La même mesure est applicable en cas de vente amiable dont le principe, destiné à éviter une saisie immobilière, et les modalités ont été arrêtés d’un commun accord entre le débiteur et l’établissement de crédit ou la société de financement.
Ces mesures peuvent être prises conjointement avec celles prévues à l’article L. 733-1 ;
2° L’effacement partiel des créances combiné avec les mesures mentionnées à l’article L. 733-1. Celles de ces créances dont le montant a été payé au lieu et place du débiteur par la caution ou le coobligé, personnes physiques, ne peuvent faire l’objet d’un effacement.
Enfin, l’article L733-7 dispose que la commission peut imposer que les mesures prévues aux articles L. 733-1 et L. 733-4 soient subordonnées à l’accomplissement par le débiteur d’actes propres à faciliter ou à garantir le paiement de la dette.

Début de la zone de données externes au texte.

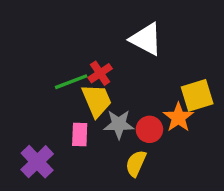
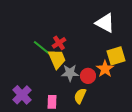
white triangle: (146, 39) -> (105, 23), moved
green line: (71, 82) -> (42, 48), turned 60
pink rectangle: (80, 134) -> (52, 102), moved

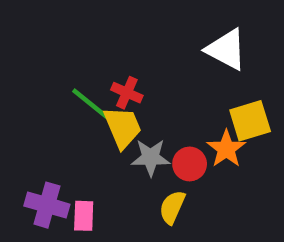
red cross: (59, 43) -> (127, 93), turned -32
purple cross: (22, 95) -> (47, 205), turned -30
pink rectangle: (52, 102) -> (84, 216), moved

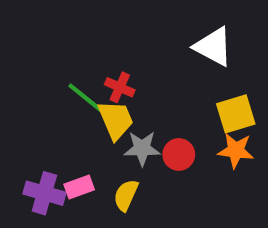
orange star: (226, 149) -> (236, 150), moved, turned -30
yellow semicircle: (172, 207) -> (126, 195), moved
pink rectangle: (84, 216) -> (79, 187), moved, turned 68

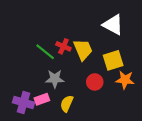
yellow square: (236, 114) -> (113, 60), moved
yellow trapezoid: (116, 120) -> (83, 50), moved
gray star: (142, 148) -> (55, 79), moved

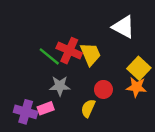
red cross: (63, 46) -> (69, 51), size x1.5
yellow square: (113, 60) -> (139, 68), moved, turned -30
yellow semicircle: (67, 104) -> (88, 108), moved

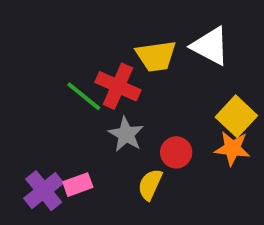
yellow trapezoid: (90, 54) -> (156, 56), moved, turned 105
gray star: (60, 86) -> (126, 134), moved, turned 30
purple cross: (26, 112) -> (44, 191), turned 35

En l’espèce, le premier juge a subordonné le plan de rééchelonnement du remboursement des dettes sur 84 mois avec un effacement partiel à l’issue du plan à la liquidation de l’épargne pour un montant de 9 800 euros comme l’avait préconisé la commission en se fondant notamment sur le fait qu’il ressort d’un relevé du compte-chèque ouvert dans les livres du [12] arrêté au 26 juin 2024 un solde créditeur de 15 414,02 euros, ainsi que d’un relevé de compte ouvert dans les livres de la banque [13] un solde créditeur de 835,45 euros au 7 mai 2024.
Il a par ailleurs repris les soldes de leurs différents comptes-chèques et comptes-épargne produits en cours de délibéré faisant état de liquidités au 9 avril 2025 de 18 058,22 euros dont 12 916,41 euros au crédit du compte-chèque n°98380032567 ouvert au nom des deux époux et c’est par une juste analyse de ces documents que le premier juge a estimé que les sommes placées sur le compte-chèque devaient être considéréeS comme une épargne, laquelle représente plus de trois mois de ressources mensuelles du couple, et qu’elles devaient être en partie affectées au remboursement de leurs dettes.

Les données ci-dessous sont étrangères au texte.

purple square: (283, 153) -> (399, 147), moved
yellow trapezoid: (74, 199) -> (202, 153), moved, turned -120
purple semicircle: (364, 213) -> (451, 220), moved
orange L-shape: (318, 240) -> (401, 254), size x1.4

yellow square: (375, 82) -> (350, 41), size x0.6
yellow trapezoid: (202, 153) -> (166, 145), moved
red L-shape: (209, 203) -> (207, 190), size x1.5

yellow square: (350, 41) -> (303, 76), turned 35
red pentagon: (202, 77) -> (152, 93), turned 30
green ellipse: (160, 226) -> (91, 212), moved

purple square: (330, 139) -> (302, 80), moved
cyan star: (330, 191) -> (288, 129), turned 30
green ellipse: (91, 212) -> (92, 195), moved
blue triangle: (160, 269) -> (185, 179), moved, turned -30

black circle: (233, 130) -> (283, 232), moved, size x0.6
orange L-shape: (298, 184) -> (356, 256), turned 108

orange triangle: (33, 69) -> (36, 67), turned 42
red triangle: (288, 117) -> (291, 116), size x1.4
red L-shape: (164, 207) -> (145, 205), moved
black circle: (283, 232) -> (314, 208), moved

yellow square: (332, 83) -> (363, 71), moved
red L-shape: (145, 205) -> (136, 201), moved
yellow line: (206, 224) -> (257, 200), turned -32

Par ailleurs, il est constant que les époux [W] louent un logement qui n’est plus adapté à leurs besoins dans la mesure où ils admettent que leurs enfants majeurs, qui ne sont plus à leur charge, ne vivent plus avec eux.

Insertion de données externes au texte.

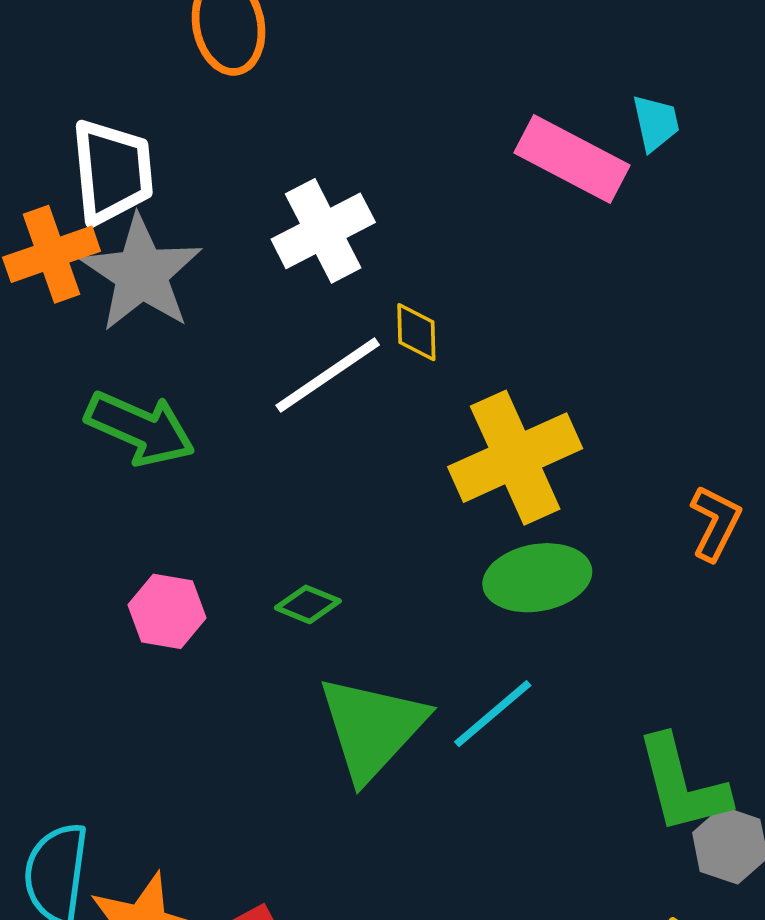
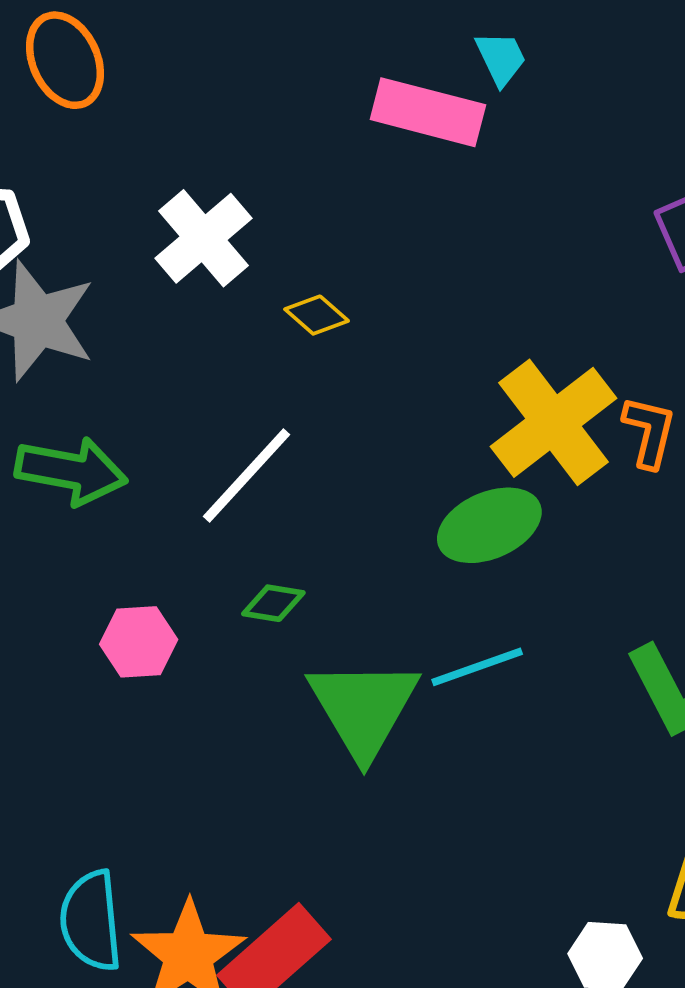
yellow diamond: (416, 332) -> (317, 315), turned -34
white line: (328, 375) -> (246, 475), moved
yellow cross: (515, 458) -> (553, 422), moved
cyan line: (493, 714) -> (477, 667), turned 34

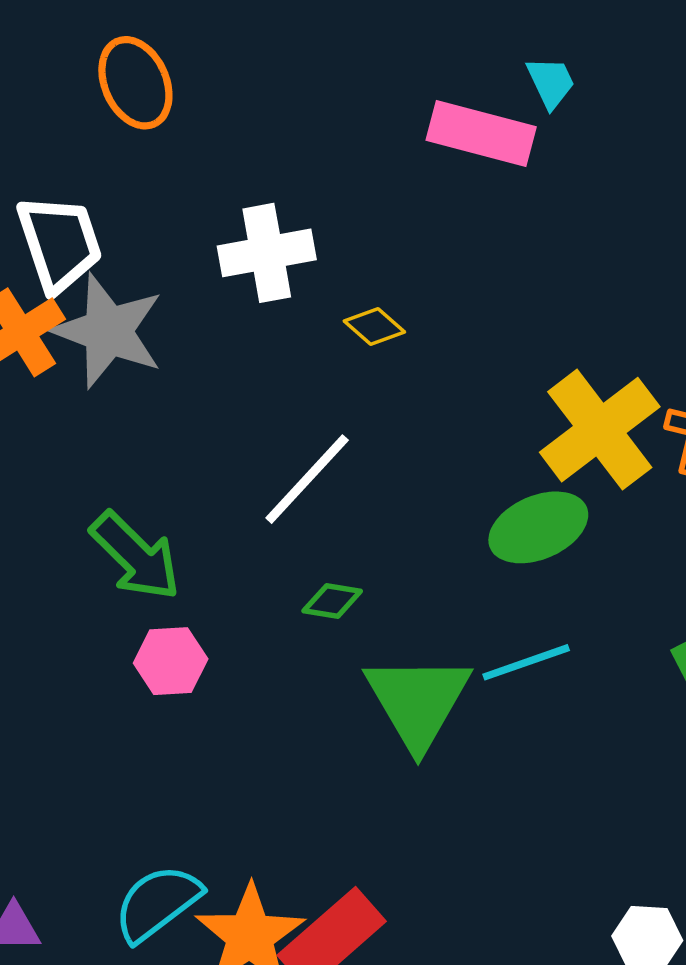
white cross: (203, 238) -> (267, 253), turned 30
green arrow: (71, 471) -> (136, 556), moved, turned 34
pink hexagon: (139, 642) -> (171, 661), moved
cyan semicircle: (91, 921) -> (157, 903), turned 58

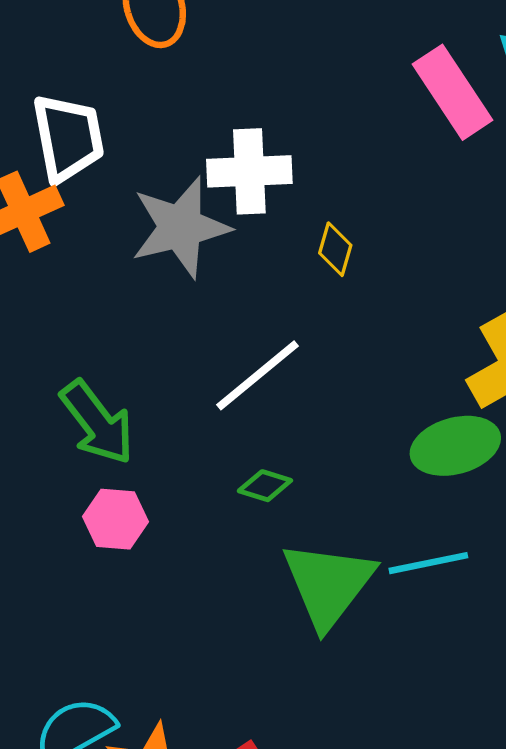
pink rectangle: (481, 134) -> (452, 92), turned 34
yellow diamond: (374, 326) -> (335, 249), turned 57
gray star: (108, 331) -> (180, 227), moved, turned 30

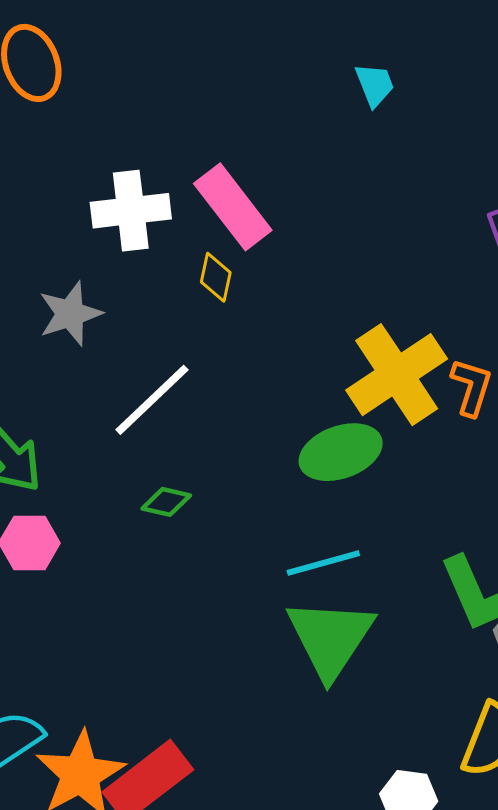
pink rectangle: (452, 92) -> (233, 207), moved
gray star: (180, 227) -> (70, 314), moved, size x0.7
green triangle: (328, 584) -> (330, 638), moved

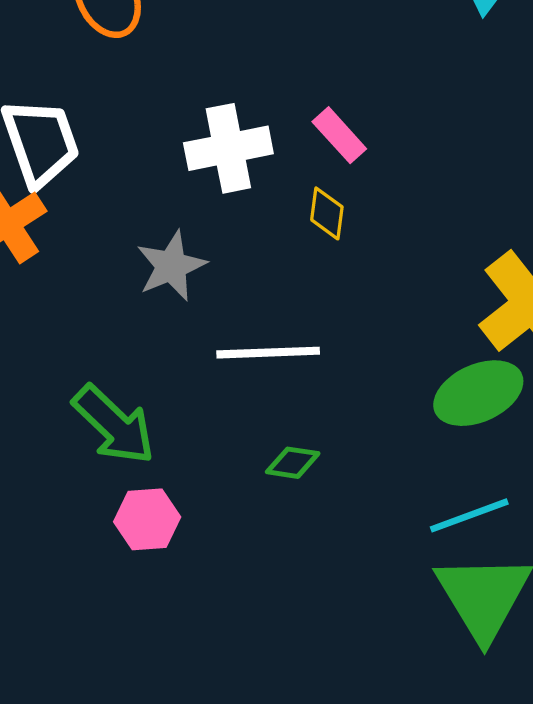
pink rectangle: (233, 207) -> (339, 135), size x0.6
white line: (152, 400) -> (268, 353), turned 46

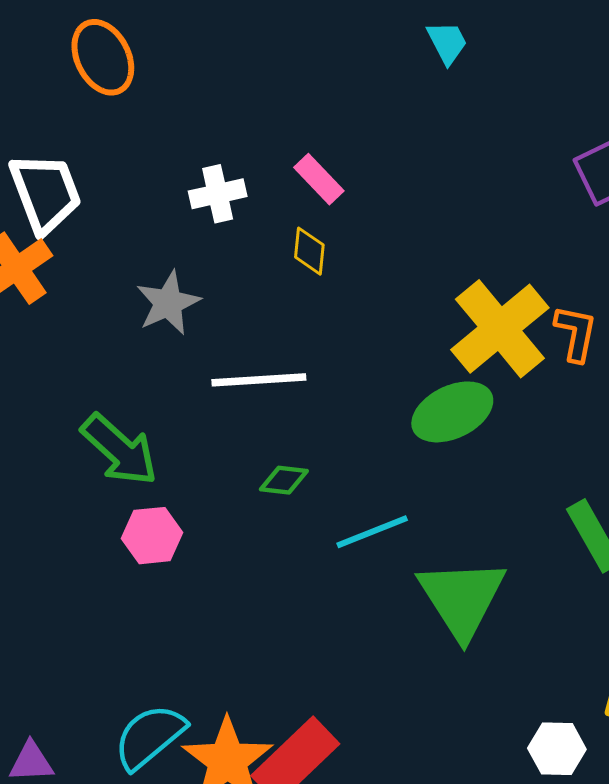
white cross: (228, 148) -> (218, 194), size x0.7
cyan line: (469, 515) -> (372, 532), moved

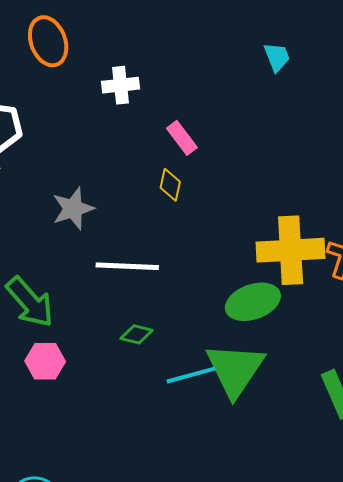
white cross: (218, 194) -> (121, 85), moved
yellow cross: (500, 329) -> (291, 250), turned 30
green triangle: (462, 598) -> (235, 370), moved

S’ils affirment avoir des problèmes de santé compromettant un déménagement en appartement, non seulement ils n’en justifient pas mais surtout ils ne prouvent pas qu’ils seraient dans l’impossibilité absolue de trouver un logement plus petit et moins onéreux en rez-de-chaussée ou dans un immeuble qui serait équipé d’un ascenseur.
Dès lors, le jugement qui a prévu une augmentation de la mensualité à la somme de 981,85 euros à l’issue d’un délai de 13 mois, temps laissé aux époux [W] pour déménager et ainsi réduire leurs charges courantes, sera confirmé.
Ainsi, la cour considère que, lorsqu’il a maintenu les mesures imposées par la commission le premier juge a tenu compte de la situation financière et personnelle des débiteurs, conformément à leur intérêt autant qu’à celui des créanciers, le jugement déféré sera confirmé en toutes ses dispositions.
— Sur les dépens
Les époux [W] succombant en leur appel, ils seront condamnés in solidum à payer les dépens de la procédure d’appel.
PAR CES MOTIFS,
La cour, statuant publiquement par arrêt réputé contradictoire,
Confirme en toutes ses dispositions le jugement rendu le 9 décembre 2025 par le juge des contentieux de la protection de [Localité 9] statuant en matière de surendettement, dans la situation de M. [O] [W] et de Mme [D] [W],
Condamne M. [O] [W] et Mme [D] [Q] épouse [W] in solidum à payer les dépens.